2 No dia 20 de fevereiro de 1914, no segundo tribunal penal do Tribunal de Frankfurt (a.M.), foi instaurado um processo contra Rosa Luxemburgo porque ela conclamou à luta contra o perigo da guerra em duas reuniões – em Fechenheim, no dia 25 de setembro de 1913, e em Bockenheim, no dia seguinte – pedindo aos operários para não atirarem contra os seus irmãos na França e em outros países. Rosa Luxemburgo foi condenada a um ano de prisão. Houve manifestações de protesto contra a sentença em várias cidades da Alemanha em fevereiro e março de 1914.

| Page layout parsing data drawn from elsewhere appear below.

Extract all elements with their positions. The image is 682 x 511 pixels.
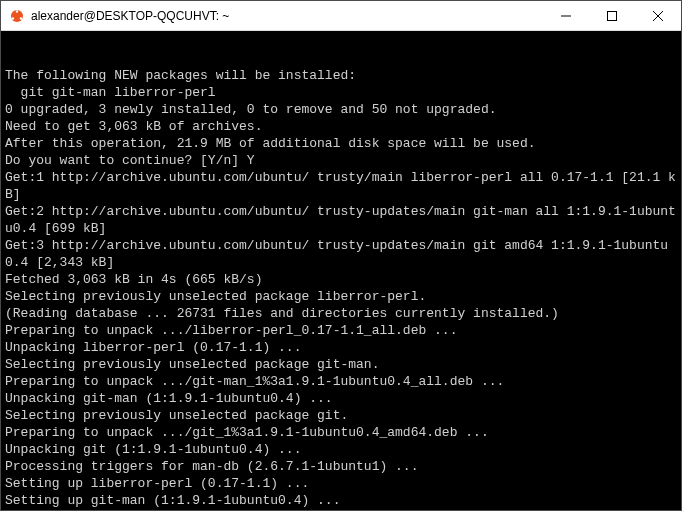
terminal-line: Selecting previously unselected package … (5, 407, 677, 424)
terminal-line: The following NEW packages will be insta… (5, 67, 677, 84)
terminal-line: Processing triggers for man-db (2.6.7.1-… (5, 458, 677, 475)
titlebar: alexander@DESKTOP-QQCUHVT: ~ (1, 1, 681, 31)
terminal-line: Preparing to unpack .../liberror-perl_0.… (5, 322, 677, 339)
svg-point-1 (16, 10, 18, 12)
terminal-line: git git-man liberror-perl (5, 84, 677, 101)
terminal-output[interactable]: The following NEW packages will be insta… (1, 31, 681, 510)
terminal-line: (Reading database ... 26731 files and di… (5, 305, 677, 322)
terminal-line: 0 upgraded, 3 newly installed, 0 to remo… (5, 101, 677, 118)
terminal-line: Setting up liberror-perl (0.17-1.1) ... (5, 475, 677, 492)
terminal-window: alexander@DESKTOP-QQCUHVT: ~ The followi… (0, 0, 682, 511)
terminal-line: Preparing to unpack .../git-man_1%3a1.9.… (5, 373, 677, 390)
terminal-line: Setting up git (1:1.9.1-1ubuntu0.4) ... (5, 509, 677, 510)
svg-point-2 (12, 17, 14, 19)
terminal-line: Setting up git-man (1:1.9.1-1ubuntu0.4) … (5, 492, 677, 509)
terminal-line: Fetched 3,063 kB in 4s (665 kB/s) (5, 271, 677, 288)
terminal-line: Get:2 http://archive.ubuntu.com/ubuntu/ … (5, 203, 677, 237)
terminal-line: Need to get 3,063 kB of archives. (5, 118, 677, 135)
terminal-line: Preparing to unpack .../git_1%3a1.9.1-1u… (5, 424, 677, 441)
terminal-line: Get:1 http://archive.ubuntu.com/ubuntu/ … (5, 169, 677, 203)
terminal-line: After this operation, 21.9 MB of additio… (5, 135, 677, 152)
terminal-line: Unpacking liberror-perl (0.17-1.1) ... (5, 339, 677, 356)
terminal-line: Unpacking git-man (1:1.9.1-1ubuntu0.4) .… (5, 390, 677, 407)
window-controls (543, 1, 681, 30)
terminal-line: Do you want to continue? [Y/n] Y (5, 152, 677, 169)
minimize-button[interactable] (543, 1, 589, 30)
maximize-button[interactable] (589, 1, 635, 30)
terminal-line: Selecting previously unselected package … (5, 356, 677, 373)
window-title: alexander@DESKTOP-QQCUHVT: ~ (31, 9, 543, 23)
terminal-line: Selecting previously unselected package … (5, 288, 677, 305)
svg-rect-5 (608, 11, 617, 20)
app-icon (9, 8, 25, 24)
terminal-line: Get:3 http://archive.ubuntu.com/ubuntu/ … (5, 237, 677, 271)
svg-point-3 (20, 17, 22, 19)
close-button[interactable] (635, 1, 681, 30)
terminal-line: Unpacking git (1:1.9.1-1ubuntu0.4) ... (5, 441, 677, 458)
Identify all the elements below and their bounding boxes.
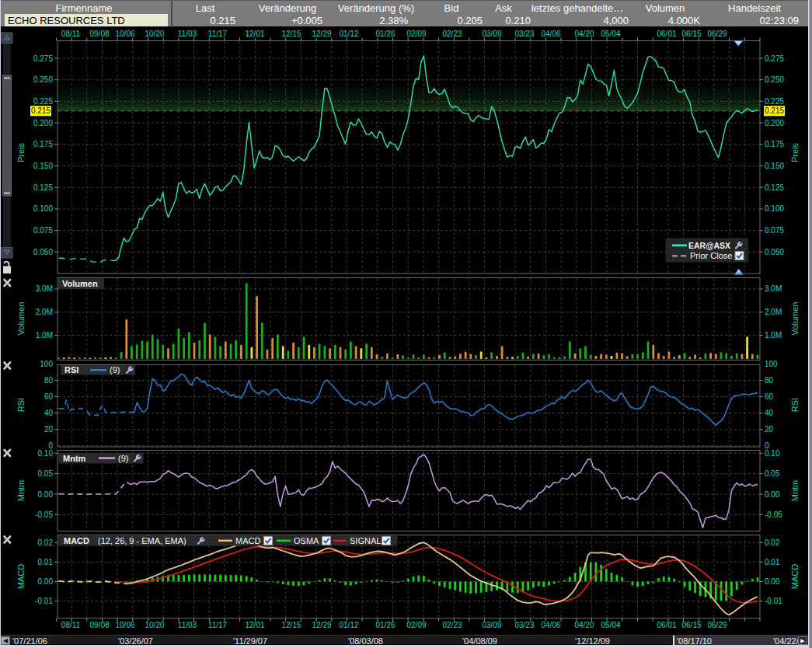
svg-text:RSI: RSI	[64, 365, 78, 375]
svg-text:0.150: 0.150	[765, 162, 784, 170]
svg-text:01/26: 01/26	[375, 621, 395, 629]
svg-text:20: 20	[44, 425, 54, 434]
svg-text:2.0M: 2.0M	[36, 308, 53, 316]
svg-text:OSMA: OSMA	[294, 536, 319, 545]
svg-text:0.275: 0.275	[765, 54, 784, 63]
svg-text:0.05: 0.05	[765, 469, 780, 478]
svg-text:80: 80	[765, 376, 774, 385]
svg-text:0.250: 0.250	[765, 75, 784, 84]
svg-text:MACD: MACD	[64, 536, 89, 545]
svg-text:Volumen: Volumen	[62, 279, 98, 288]
svg-text:11/17: 11/17	[208, 621, 228, 629]
svg-text:RSI: RSI	[790, 398, 800, 412]
svg-text:01/26: 01/26	[375, 30, 395, 38]
svg-text:0.275: 0.275	[33, 54, 53, 63]
svg-text:Mntm: Mntm	[63, 454, 86, 463]
svg-text:Mntm: Mntm	[16, 480, 26, 502]
svg-text:0.02: 0.02	[38, 538, 54, 547]
svg-text:10/06: 10/06	[115, 30, 134, 38]
svg-text:(9): (9)	[110, 365, 120, 375]
svg-text:0.175: 0.175	[765, 140, 784, 148]
svg-text:04/20: 04/20	[574, 621, 594, 629]
svg-text:0.100: 0.100	[765, 204, 784, 213]
svg-text:0.00: 0.00	[765, 577, 780, 586]
svg-text:Volumen: Volumen	[16, 302, 26, 336]
svg-text:0.10: 0.10	[765, 449, 780, 458]
svg-text:(9): (9)	[118, 454, 128, 463]
svg-text:0.075: 0.075	[33, 226, 53, 235]
svg-text:0.01: 0.01	[765, 558, 780, 566]
svg-text:12/01: 12/01	[245, 621, 264, 629]
svg-text:(12, 26, 9 - EMA, EMA): (12, 26, 9 - EMA, EMA)	[98, 536, 186, 545]
svg-text:03/09: 03/09	[482, 621, 501, 629]
svg-text:11/03: 11/03	[178, 621, 197, 629]
svg-text:40: 40	[44, 409, 54, 417]
svg-text:1.0M: 1.0M	[765, 331, 782, 340]
svg-text:-0.01: -0.01	[765, 597, 782, 605]
svg-text:10/06: 10/06	[115, 621, 134, 629]
svg-text:06/15: 06/15	[681, 30, 701, 38]
svg-text:3.0M: 3.0M	[36, 284, 53, 293]
svg-text:06/01: 06/01	[657, 30, 676, 38]
svg-text:60: 60	[44, 392, 54, 401]
svg-text:09/08: 09/08	[89, 30, 109, 38]
svg-text:0.100: 0.100	[33, 204, 53, 213]
svg-text:04/06: 04/06	[541, 30, 560, 38]
svg-text:40: 40	[765, 409, 774, 417]
svg-text:06/15: 06/15	[681, 621, 701, 629]
svg-text:0.02: 0.02	[765, 538, 780, 547]
svg-text:02/09: 02/09	[406, 30, 426, 38]
svg-text:20: 20	[765, 425, 774, 434]
svg-text:0.200: 0.200	[765, 119, 784, 127]
svg-text:06/29: 06/29	[707, 621, 727, 629]
svg-text:MACD: MACD	[235, 536, 260, 545]
svg-text:0.00: 0.00	[765, 490, 780, 499]
svg-text:12/29: 12/29	[312, 621, 331, 629]
svg-text:EAR@ASX: EAR@ASX	[688, 241, 730, 250]
svg-text:0.215: 0.215	[31, 106, 51, 115]
svg-text:02/09: 02/09	[406, 621, 426, 629]
svg-text:03/23: 03/23	[514, 621, 534, 629]
svg-text:Prior Close: Prior Close	[690, 251, 732, 260]
svg-text:0.175: 0.175	[33, 140, 53, 148]
svg-text:02/23: 02/23	[442, 621, 462, 629]
svg-text:Preis: Preis	[790, 142, 800, 162]
svg-text:0.01: 0.01	[38, 558, 54, 566]
svg-text:12/15: 12/15	[281, 621, 301, 629]
svg-text:05/04: 05/04	[601, 30, 620, 38]
svg-text:100: 100	[765, 360, 778, 368]
svg-text:-0.01: -0.01	[35, 597, 53, 605]
svg-text:04/06: 04/06	[541, 621, 560, 629]
svg-text:0.00: 0.00	[38, 490, 54, 499]
svg-text:0.050: 0.050	[33, 248, 53, 256]
svg-text:2.0M: 2.0M	[765, 308, 782, 316]
svg-text:MACD: MACD	[16, 564, 26, 589]
svg-text:10/20: 10/20	[145, 30, 164, 38]
svg-text:03/09: 03/09	[482, 30, 501, 38]
svg-text:Preis: Preis	[16, 142, 26, 162]
svg-text:05/04: 05/04	[601, 621, 620, 629]
svg-text:0.225: 0.225	[765, 97, 784, 106]
svg-text:02/23: 02/23	[442, 30, 462, 38]
svg-text:01/12: 01/12	[339, 621, 358, 629]
svg-text:08/11: 08/11	[61, 621, 81, 629]
svg-text:08/11: 08/11	[61, 30, 81, 38]
svg-text:12/29: 12/29	[312, 30, 331, 38]
svg-text:-0.05: -0.05	[765, 510, 782, 519]
svg-text:MACD: MACD	[790, 564, 800, 589]
svg-text:0.225: 0.225	[33, 97, 53, 106]
svg-text:Volumen: Volumen	[790, 302, 800, 336]
svg-text:04/20: 04/20	[574, 30, 594, 38]
svg-text:03/23: 03/23	[514, 30, 534, 38]
svg-text:SIGNAL: SIGNAL	[350, 536, 381, 545]
svg-text:0.050: 0.050	[765, 248, 784, 256]
svg-text:80: 80	[44, 376, 54, 385]
svg-text:-0.05: -0.05	[35, 510, 53, 519]
svg-text:06/29: 06/29	[707, 30, 727, 38]
svg-text:100: 100	[40, 360, 53, 368]
svg-text:06/01: 06/01	[657, 621, 676, 629]
svg-text:0.200: 0.200	[33, 119, 53, 127]
svg-text:01/12: 01/12	[339, 30, 358, 38]
svg-text:0.05: 0.05	[38, 469, 54, 478]
svg-text:0.215: 0.215	[765, 106, 784, 115]
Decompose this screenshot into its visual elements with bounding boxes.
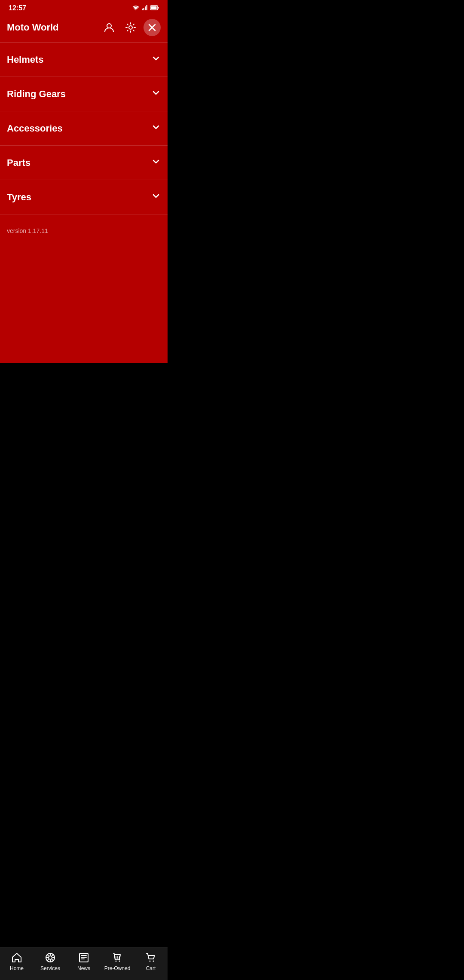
- menu-item-parts[interactable]: Parts: [0, 146, 168, 180]
- close-button[interactable]: [143, 19, 161, 36]
- settings-button[interactable]: [122, 19, 139, 36]
- menu-list: Helmets Riding Gears Accessories: [0, 43, 168, 214]
- chevron-tyres-icon: [151, 191, 161, 203]
- chevron-accessories-icon: [151, 122, 161, 134]
- profile-button[interactable]: [101, 19, 118, 36]
- app-title: Moto World: [7, 22, 101, 33]
- chevron-helmets-icon: [151, 54, 161, 65]
- wifi-icon: [132, 5, 139, 12]
- svg-rect-3: [145, 6, 146, 10]
- svg-rect-2: [143, 8, 145, 10]
- menu-item-helmets-label: Helmets: [7, 54, 44, 65]
- header-actions: [101, 19, 161, 36]
- menu-item-tyres[interactable]: Tyres: [0, 180, 168, 214]
- svg-rect-1: [142, 9, 143, 10]
- menu-item-tyres-label: Tyres: [7, 192, 31, 203]
- svg-rect-4: [147, 5, 148, 10]
- chevron-riding-gears-icon: [151, 88, 161, 100]
- battery-icon: [150, 5, 159, 12]
- svg-point-8: [107, 24, 111, 28]
- status-icons: [132, 5, 159, 12]
- version-text: version 1.17.11: [0, 214, 168, 247]
- svg-point-0: [135, 9, 136, 10]
- status-time: 12:57: [9, 4, 26, 12]
- menu-item-parts-label: Parts: [7, 157, 31, 168]
- menu-item-helmets[interactable]: Helmets: [0, 43, 168, 77]
- app-header: Moto World: [0, 15, 168, 43]
- svg-rect-6: [158, 7, 159, 9]
- menu-item-riding-gears-label: Riding Gears: [7, 89, 66, 100]
- status-bar: 12:57: [0, 0, 168, 15]
- svg-rect-7: [151, 6, 157, 9]
- signal-icon: [142, 5, 148, 12]
- menu-item-riding-gears[interactable]: Riding Gears: [0, 77, 168, 111]
- chevron-parts-icon: [151, 157, 161, 168]
- menu-item-accessories-label: Accessories: [7, 123, 63, 134]
- svg-point-9: [129, 26, 132, 29]
- menu-item-accessories[interactable]: Accessories: [0, 111, 168, 146]
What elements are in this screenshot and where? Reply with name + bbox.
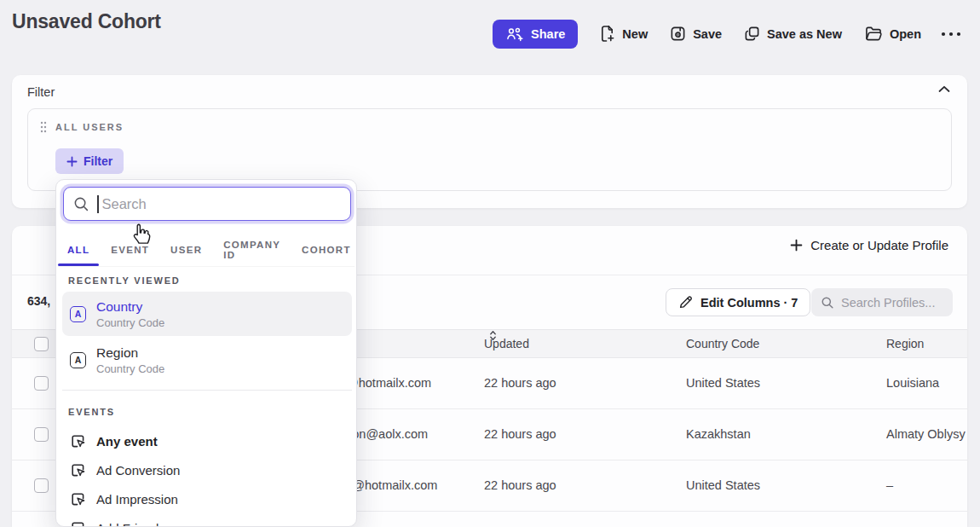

3Referência à primeira guerra dos Bálcãs, de 8 de outubro de 1912 a 30 de maio de 1913 e à segunda guerra dos Bálcãs de 29 de junho a 10 de agosto de 1913, que acirraram as tensões internacionais.

4Na primavera de 1911, o imperialismo francês tentara estender o seu poder a todo o Marrocos. Os imperialistas tomaram isso como estopim para a declaração de que a Alemanha não se sentia mais presa ao Acordo de Algeciras. No dia 1º de julho de 1911, o governo alemão enviou os navios de guerra Panther e Berlin para Agadir, aumentando com isso o iminente risco de guerra. A intervenção da Inglaterra em favor da França obrigou os políticos colonialistas alemães a cederem e a fechar uma solução de compromisso entre a França e a Alemanha.

5Esta afirmação levou o ministro da Guerra, general Erich von Falkenhayn, a prestar queixa contra Rosa Luxemburgo na procuradoria de Berlim por ofensa aos oficiais, suboficiais e soldados do exército prussiano.

6Brandenburg, que atuou como fura-greves, em 4 de junho de 1913 em Frauendorf perto de Stettin, esfaqueou um trabalhador sem nenhum motivo. O tribunal do júri composto de latifundiários e industriais absolveu Brandenburg apesar das provas claras de sua culpa.

7Keiling, um mediador berlinense dos fura-greves com extensa ficha policial, feriu de morte um homem de confiança dos tipógrafos com um tiro de revólver, durante uma greve, em 8 de fevereiro em Tetschen, na Boêmia. Um tribunal austríaco o condenou a oito meses de prisão severa.

8O tenente von Forstner falou a recrutas durante uma reunião de instruções que eles não seriam punidos por matar um “Wacke” (xingamento dos alsacianos), mas sim recompensados com 10 marcos. Essa frase foi o estopim dos protestos do povo alsaciano e ponto de partida do Incidente de Saverne.

9 Em 1914, o Dia Internacional da Mulher, 8 de março, esteve sob o signo da luta pelo direito de voto e pela igualdade de direitos da mulher. Com esse dia da mulher social-democrata foi inaugurada a “Semana Vermelha” do SPD, de 8 a 15 de março de 1914, que serviu à agitação da social-democracia e de sua imprensa. Como resultado, registrou-se um crescimento significativo de membros e um aumento de assinantes da imprensa partidária.